Nous sommes des personnes sociales. Se rassembler avec des personnes partageant nos valeurs dans des associations pour partager nos passions, prendre soin des plus démuni.e.s, demander le respect de nos droits ou défendre des causes chères à nos yeux, constitue une part importante de nos vies société. Notre droit de nous organiser et agir ensemble à travers des associations est un outil essentiel qui nous permet d’atteindre de grandes choses, bien plus grandes que si nous menions ce travail seul. Mais les gouvernements ne cessent de menacer ce droit fondamental. Nous expliquons ici les raisons de ce phénomène, et présentons les actions que Liberties met en place pour protéger notre liberté d’association.

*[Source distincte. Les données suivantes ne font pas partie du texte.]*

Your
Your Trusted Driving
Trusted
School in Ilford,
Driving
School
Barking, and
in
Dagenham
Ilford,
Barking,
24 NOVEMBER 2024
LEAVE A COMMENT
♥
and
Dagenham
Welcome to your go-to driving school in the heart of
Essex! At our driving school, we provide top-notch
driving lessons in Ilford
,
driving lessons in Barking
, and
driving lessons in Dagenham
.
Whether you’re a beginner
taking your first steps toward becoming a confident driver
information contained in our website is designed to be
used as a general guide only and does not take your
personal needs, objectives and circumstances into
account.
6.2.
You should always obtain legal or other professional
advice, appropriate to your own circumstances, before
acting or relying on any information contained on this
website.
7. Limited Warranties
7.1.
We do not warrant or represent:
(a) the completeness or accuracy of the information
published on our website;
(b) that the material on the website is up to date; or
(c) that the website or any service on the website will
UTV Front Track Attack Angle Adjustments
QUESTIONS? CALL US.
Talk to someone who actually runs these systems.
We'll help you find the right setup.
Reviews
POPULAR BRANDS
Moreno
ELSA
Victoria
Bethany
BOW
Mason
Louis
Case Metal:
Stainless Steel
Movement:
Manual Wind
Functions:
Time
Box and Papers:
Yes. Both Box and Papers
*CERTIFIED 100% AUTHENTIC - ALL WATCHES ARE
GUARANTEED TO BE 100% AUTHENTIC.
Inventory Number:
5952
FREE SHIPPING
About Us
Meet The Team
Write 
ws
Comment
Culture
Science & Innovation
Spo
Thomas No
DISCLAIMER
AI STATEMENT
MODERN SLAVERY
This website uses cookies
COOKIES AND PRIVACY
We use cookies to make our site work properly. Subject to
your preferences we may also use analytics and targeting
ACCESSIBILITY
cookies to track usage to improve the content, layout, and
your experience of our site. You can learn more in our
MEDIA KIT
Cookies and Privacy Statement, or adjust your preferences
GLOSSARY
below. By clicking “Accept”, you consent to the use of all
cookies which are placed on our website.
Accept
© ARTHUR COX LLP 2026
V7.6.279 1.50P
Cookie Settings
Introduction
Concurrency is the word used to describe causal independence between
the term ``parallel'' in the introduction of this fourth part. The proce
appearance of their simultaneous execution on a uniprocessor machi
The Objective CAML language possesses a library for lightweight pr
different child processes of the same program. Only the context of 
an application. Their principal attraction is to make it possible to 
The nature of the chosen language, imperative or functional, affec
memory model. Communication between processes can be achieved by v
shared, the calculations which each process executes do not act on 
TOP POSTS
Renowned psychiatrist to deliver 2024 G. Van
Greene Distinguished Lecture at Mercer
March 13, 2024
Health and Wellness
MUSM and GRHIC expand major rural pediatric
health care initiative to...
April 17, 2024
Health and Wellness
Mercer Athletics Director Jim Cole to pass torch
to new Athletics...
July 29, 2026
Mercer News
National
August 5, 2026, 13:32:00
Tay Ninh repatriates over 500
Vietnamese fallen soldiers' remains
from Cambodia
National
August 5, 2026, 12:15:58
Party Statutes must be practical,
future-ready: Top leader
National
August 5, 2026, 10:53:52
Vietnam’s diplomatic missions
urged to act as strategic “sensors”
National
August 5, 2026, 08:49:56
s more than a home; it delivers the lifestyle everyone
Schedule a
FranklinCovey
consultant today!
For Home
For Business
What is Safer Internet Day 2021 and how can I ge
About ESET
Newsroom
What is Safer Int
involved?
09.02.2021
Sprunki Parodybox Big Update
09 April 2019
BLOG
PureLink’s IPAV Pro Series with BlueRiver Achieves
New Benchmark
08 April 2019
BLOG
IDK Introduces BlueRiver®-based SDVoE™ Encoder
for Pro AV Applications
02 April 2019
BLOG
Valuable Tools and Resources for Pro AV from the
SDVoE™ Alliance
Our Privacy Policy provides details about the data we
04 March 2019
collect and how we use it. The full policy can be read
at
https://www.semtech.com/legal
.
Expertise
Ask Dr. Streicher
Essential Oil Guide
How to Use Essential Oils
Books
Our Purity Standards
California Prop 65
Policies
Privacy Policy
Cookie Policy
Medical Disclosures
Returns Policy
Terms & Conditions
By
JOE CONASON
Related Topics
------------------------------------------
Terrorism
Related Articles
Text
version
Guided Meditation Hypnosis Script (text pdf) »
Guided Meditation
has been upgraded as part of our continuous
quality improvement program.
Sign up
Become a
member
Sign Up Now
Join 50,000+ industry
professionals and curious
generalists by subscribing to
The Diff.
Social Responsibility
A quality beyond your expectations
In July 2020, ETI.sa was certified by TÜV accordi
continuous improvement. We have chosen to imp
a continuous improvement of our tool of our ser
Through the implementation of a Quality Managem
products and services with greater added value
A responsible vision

Les gouvernements anti-démocratiques n’aiment pas les ONG
Dans une démocratie en bonne santé, les ONG et associations indépendantes sont là pour veiller à ce que le gouvernement n’utilise pas à mauvais escient l’argent public ou n’abuse pas de ses pouvoirs pour enfreindre la loi, et les poursuivent en justice si c’est le cas. Les ONG nous aident également à nous organiser et faire entendre nos opinions et inquiétudes auprès de nos élu.e.s, à travers des pétitions, manifestations pacifiques et en prenant part aux processus d’élaboration des lois. La société civile constitue un outil essentiel en vue d’exprimer nos opinions, exercer notre droit de manifestation et obtenir justice quand nos droits sont bafoués.
Et c’est parce que les ONG sont si importantes pour la vie démocratique que les gouvernements illibéraux ne les aiment pas, comme nous l’expliquons dans cet article. Cela fait des années que les organisations qui travaillent sur la défense des libertés, de la démocratie, de l’environnement, ou encore sur la lutte contre la corruption, sont visées, y compris en UE, par des gouvernements qui cherchent à réduire au silence les critiques.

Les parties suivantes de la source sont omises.